Commanders and leaders
- Lt. Col. Edmond S. Lanzar: Najal Buena Oman Hajal Jali

Units involved
- 32nd Infantry Battalion: unknown

Casualties and losses
- 2 killed 12 wounded 1 KM450 military vehicle burned: 2 killed (Philippine military claim)

= 2025 Basilan ambush =

Ambush in the Philippines

On January 22, 2025 the Philippine Army looking to escort a United Nations Development Programme (UNDP) team was attacked by "lawless elements" backed by some gunmen from the Moro Islamic Liberation Front (MILF). The encounter occurred at Sumisip, Basilan, Philippines.

==Attack==
On January 22, 2025, the Philippine Army were on their way to escort a United Nations Development Programme (UNDP) team when they were attacked by armed men led Najal Buena and Oman Hajal Jali and are allegedly linked to the Moro Islamic Liberation Front (MILF) in Sumisip, Basilan, Philippines. The attack occurred in the Bangsamoro region which is supervised by a transition government led by the MILF.

Two Intel officers died and twelve were injured. The MILF side sustained 2 casualties according to initial reports Around 135 families evacuated during the attack. It is considered the most serious breach of the Comprehensive Agreement on the Bangsamoro of 2014.

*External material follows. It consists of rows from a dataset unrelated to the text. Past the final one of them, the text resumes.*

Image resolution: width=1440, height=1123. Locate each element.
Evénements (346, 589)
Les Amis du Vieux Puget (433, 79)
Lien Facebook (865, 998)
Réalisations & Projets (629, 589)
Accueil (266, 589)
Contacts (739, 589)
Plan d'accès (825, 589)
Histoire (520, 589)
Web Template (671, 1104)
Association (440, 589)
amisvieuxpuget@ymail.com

The name of the two intel officers killed are Cpl. Jordan Daquipel and Sgt. Reymark Bation of the Army’s 18th Infantry Battalion

==Aftermath==
The MILF-Ad Hoc Joint Action Group (AHJAG) said that the MILF's 114th Base Command was not informed of the Philippine Army's entry in the area. The Army claim otherwise, insisting that the MILF monitoring committee was informed. Despite this, the army also added that prior coordination was unnecessary since their mission is not a law enforcement operation.